I dati più sicuri li avremo a crisi terminata, potenzialmente tra diversi anni. Oggi guarderei al dato, promettente, di una riduzione costante dei ricoveri ospedalieri ed in particolare di quelli in terapia intensiva che ad oggi rappresenta meno del 5% dei casi accertati. Sappiamo infatti che è lì che maggiormente si concentrano i casi di decesso (con una stima di mortalità tra il 60% e l’80% – globalmente) e la pressione sul sistema sanitario nazionale. È anche un dato estremamente utile per stimare le conseguenze di una necessaria riapertura dell’economia. Specialmente se lo si riuscisse ad usare per capire quali sono i soggetti più a rischio e dunque da monitorare attivamente e proteggere.
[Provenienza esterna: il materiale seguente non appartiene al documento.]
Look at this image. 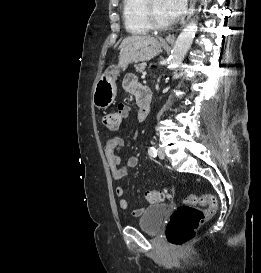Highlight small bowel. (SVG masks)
<instances>
[{"label":"small bowel","mask_w":261,"mask_h":273,"mask_svg":"<svg viewBox=\"0 0 261 273\" xmlns=\"http://www.w3.org/2000/svg\"><path fill=\"white\" fill-rule=\"evenodd\" d=\"M123 87L128 93L134 95L136 100H138V98L142 95L143 89H147L138 82L137 77L134 74H126L124 76ZM118 110L123 113L122 118L128 117L130 109L127 105L119 104ZM136 138L137 135L135 136V139ZM123 147L124 141L118 136L107 139L104 146V153L110 167L111 176L115 181L122 180L128 174L130 169L137 167L139 164V158L136 156H130L124 164H121L122 160L120 152ZM115 192L116 195L120 197V208L122 210H126L129 207V201L125 197V189L122 186H117ZM143 210L144 208L136 209L133 211V215L140 216Z\"/></svg>","instance_id":"obj_1"}]
</instances>
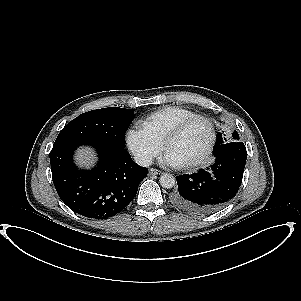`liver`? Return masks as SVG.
Instances as JSON below:
<instances>
[{"label":"liver","instance_id":"1","mask_svg":"<svg viewBox=\"0 0 301 301\" xmlns=\"http://www.w3.org/2000/svg\"><path fill=\"white\" fill-rule=\"evenodd\" d=\"M93 153L90 149H80L76 153V160L79 165L89 167L93 163Z\"/></svg>","mask_w":301,"mask_h":301}]
</instances>
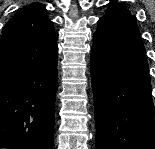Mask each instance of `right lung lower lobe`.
<instances>
[{
  "mask_svg": "<svg viewBox=\"0 0 155 149\" xmlns=\"http://www.w3.org/2000/svg\"><path fill=\"white\" fill-rule=\"evenodd\" d=\"M57 56L0 78V148L52 149Z\"/></svg>",
  "mask_w": 155,
  "mask_h": 149,
  "instance_id": "98d812e1",
  "label": "right lung lower lobe"
}]
</instances>
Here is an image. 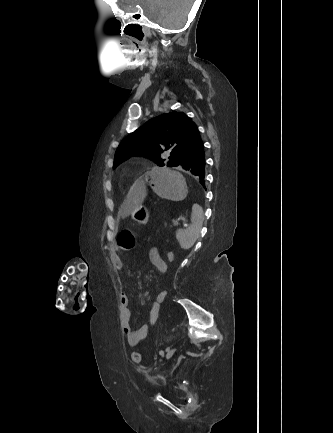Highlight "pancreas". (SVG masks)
Segmentation results:
<instances>
[{
  "label": "pancreas",
  "mask_w": 333,
  "mask_h": 433,
  "mask_svg": "<svg viewBox=\"0 0 333 433\" xmlns=\"http://www.w3.org/2000/svg\"><path fill=\"white\" fill-rule=\"evenodd\" d=\"M178 223L176 221H173V226H177Z\"/></svg>",
  "instance_id": "obj_1"
}]
</instances>
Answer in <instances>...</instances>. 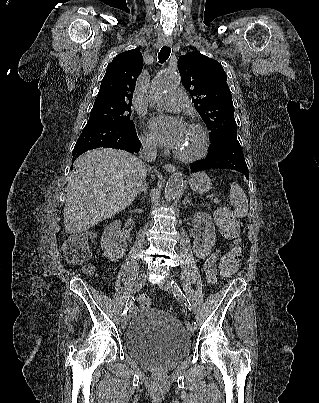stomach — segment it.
Listing matches in <instances>:
<instances>
[{
  "label": "stomach",
  "instance_id": "stomach-1",
  "mask_svg": "<svg viewBox=\"0 0 319 403\" xmlns=\"http://www.w3.org/2000/svg\"><path fill=\"white\" fill-rule=\"evenodd\" d=\"M189 185L192 191L199 194L208 192L212 187L209 176L204 172H198L190 176Z\"/></svg>",
  "mask_w": 319,
  "mask_h": 403
}]
</instances>
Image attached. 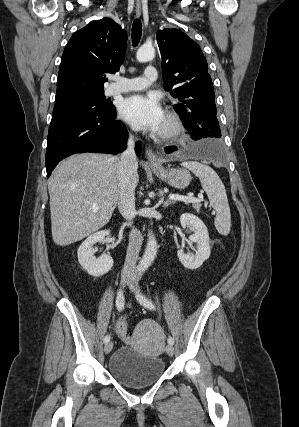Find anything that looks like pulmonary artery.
Wrapping results in <instances>:
<instances>
[{"mask_svg": "<svg viewBox=\"0 0 299 427\" xmlns=\"http://www.w3.org/2000/svg\"><path fill=\"white\" fill-rule=\"evenodd\" d=\"M157 78V70L149 65L145 68L144 74L138 77L126 78L122 76L114 77L115 82L110 87L111 94L124 93L130 91L143 90L149 87Z\"/></svg>", "mask_w": 299, "mask_h": 427, "instance_id": "e3ab8cb5", "label": "pulmonary artery"}]
</instances>
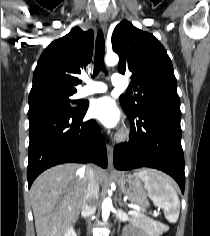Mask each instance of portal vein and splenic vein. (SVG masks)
<instances>
[{"label":"portal vein and splenic vein","instance_id":"1","mask_svg":"<svg viewBox=\"0 0 210 236\" xmlns=\"http://www.w3.org/2000/svg\"><path fill=\"white\" fill-rule=\"evenodd\" d=\"M128 214L129 215H136V214H138V211H136V210H129Z\"/></svg>","mask_w":210,"mask_h":236}]
</instances>
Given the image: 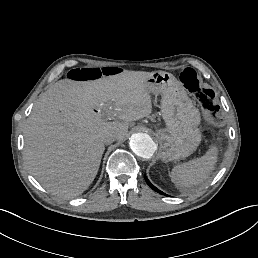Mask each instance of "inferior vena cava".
Returning a JSON list of instances; mask_svg holds the SVG:
<instances>
[{
    "label": "inferior vena cava",
    "mask_w": 258,
    "mask_h": 258,
    "mask_svg": "<svg viewBox=\"0 0 258 258\" xmlns=\"http://www.w3.org/2000/svg\"><path fill=\"white\" fill-rule=\"evenodd\" d=\"M118 138V134L115 132H109L103 135L102 141L104 144H110Z\"/></svg>",
    "instance_id": "inferior-vena-cava-1"
}]
</instances>
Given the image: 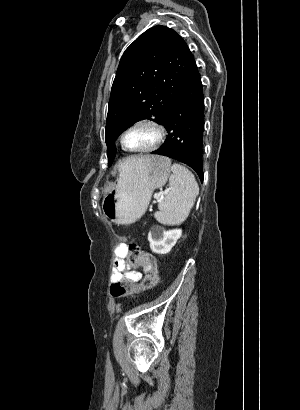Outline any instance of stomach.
Segmentation results:
<instances>
[{
    "instance_id": "obj_1",
    "label": "stomach",
    "mask_w": 300,
    "mask_h": 410,
    "mask_svg": "<svg viewBox=\"0 0 300 410\" xmlns=\"http://www.w3.org/2000/svg\"><path fill=\"white\" fill-rule=\"evenodd\" d=\"M170 171V159L159 155H148L134 167L124 165L116 186L104 195L103 214L116 224L136 222L144 215L153 191L167 182Z\"/></svg>"
}]
</instances>
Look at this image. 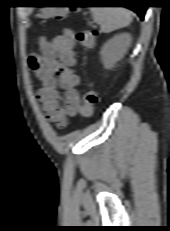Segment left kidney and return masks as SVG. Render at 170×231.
<instances>
[{
    "mask_svg": "<svg viewBox=\"0 0 170 231\" xmlns=\"http://www.w3.org/2000/svg\"><path fill=\"white\" fill-rule=\"evenodd\" d=\"M132 37L129 33L119 34L107 41L101 49V61L106 69H112L122 59L130 46Z\"/></svg>",
    "mask_w": 170,
    "mask_h": 231,
    "instance_id": "1",
    "label": "left kidney"
}]
</instances>
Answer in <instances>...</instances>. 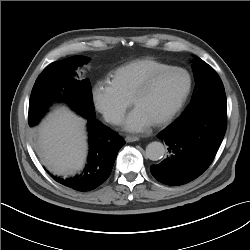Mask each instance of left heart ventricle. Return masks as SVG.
Here are the masks:
<instances>
[{"label": "left heart ventricle", "instance_id": "b2bd125f", "mask_svg": "<svg viewBox=\"0 0 250 250\" xmlns=\"http://www.w3.org/2000/svg\"><path fill=\"white\" fill-rule=\"evenodd\" d=\"M186 86L187 77L183 72H168L158 78L146 94L137 99L135 107L141 109L154 123L173 109Z\"/></svg>", "mask_w": 250, "mask_h": 250}]
</instances>
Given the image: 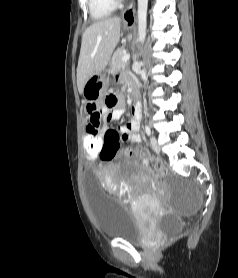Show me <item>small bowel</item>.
I'll list each match as a JSON object with an SVG mask.
<instances>
[{"label": "small bowel", "mask_w": 238, "mask_h": 278, "mask_svg": "<svg viewBox=\"0 0 238 278\" xmlns=\"http://www.w3.org/2000/svg\"><path fill=\"white\" fill-rule=\"evenodd\" d=\"M124 112L125 106L119 100H104V104L95 105L88 113L89 121L86 126L85 137H104V144L112 141L118 144L121 142L139 143L141 114L134 110L132 119L120 127V133L102 125L103 121L110 122L119 119ZM140 164L147 166V160L142 158Z\"/></svg>", "instance_id": "obj_1"}]
</instances>
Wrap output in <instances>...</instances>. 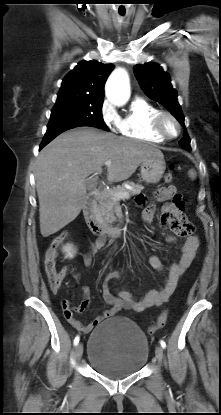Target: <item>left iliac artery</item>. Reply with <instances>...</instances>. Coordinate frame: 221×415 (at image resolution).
I'll list each match as a JSON object with an SVG mask.
<instances>
[{
	"mask_svg": "<svg viewBox=\"0 0 221 415\" xmlns=\"http://www.w3.org/2000/svg\"><path fill=\"white\" fill-rule=\"evenodd\" d=\"M160 344H161V347H162V348H166V343H165V341L160 340Z\"/></svg>",
	"mask_w": 221,
	"mask_h": 415,
	"instance_id": "1",
	"label": "left iliac artery"
}]
</instances>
La riapertura del paese deve avvenire in relativa sicurezza ed in tempi brevi, ed è impensabile aspettare un azzeramento del contagio o la distribuzione di un vaccino. Altrimenti il rischio è quello di trasferire la pressione dal sistema sanitario a quello economico in quella che è già definita come la più grande depressione dal 1929. A livello globale ciò risulterebbe in una crisi sociale senza precedenti e l’ingresso in una fase di estrema volatilità politica che produrrebbe conseguenze molto più pericolose dello stesso virus nell’ambito delle relazioni internazionali.

Ci sono stati errori nella comunicazione dei dati scientifici relativi al coronavirus?

Non penso che i dati siano errati, più precisamente erano e sono incompleti e di scarsa qualità come è naturale avvenga in frangenti di crisi. Certamente però vi sono stati errori di comunicazione. Oggi sappiamo che la pandemia è stata inizialmente sottovalutata, ma ultimamente mi sembra che si sia passati al fronte opposto e che la paranoia stia determinando le nostre scelte. Sarebbe facile accusare i media di questo. La politica ha le sue responsabilità, ma a mio avviso l’errore è principalmente negli scienziati. Spesso non siamo stati completamente onesti, o espliciti, e il messaggio che è passato è che le stime ed i modelli previsionali siano delle vere e proprie profezie. Pensiamo ad esempio come i modelli, provvisori ed estremamente limitati, elaborati dall’Imperial College di Londra siano stati usati come unico criterio di riferimento per le politiche pubbliche di molti paesi (v. nota in calce per la critica dettagliata del modello)[1].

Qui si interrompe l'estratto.